*** Opening of EXERCISE INPUT ***

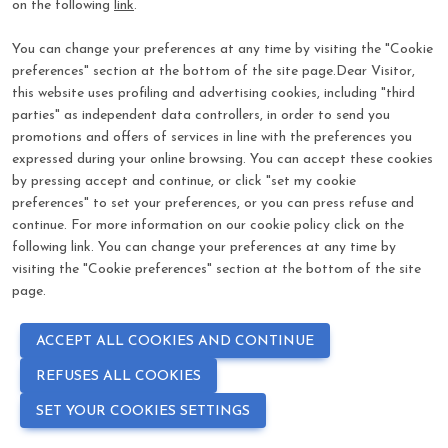
on the following
link
.
visibility
*
Password
You can change your preferences at any time by visiting the "Cookie
preferences" section at the bottom of the site page.Dear Visitor,
Log In
this website uses profiling and advertising cookies, including "third
parties" as independent data controllers, in order to send you
promotions and offers of services in line with the preferences you
Forgot password?
expressed during your online browsing. You can accept these cookies
by pressing accept and continue, or click "set my cookie
preferences" to set your preferences, or you can press refuse and
continue. For more information on our cookie policy click on the
following link. You can change your preferences at any time by
visiting the "Cookie preferences" section at the bottom of the site
page.
ACCEPT ALL COOKIES AND CONTINUE
REFUSES ALL COOKIES
SET YOUR COOKIES SETTINGS
language
COOKIE PREFERENCES
PRIVACY POLICY - COOKIE POLICY
EN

*** Close of EXERCISE INPUT ***

_YOUR OBJECTIVE_.
In the entries above, how many lines hold the word "following"? State the number only.

_EXPECTED ANSWER_.
2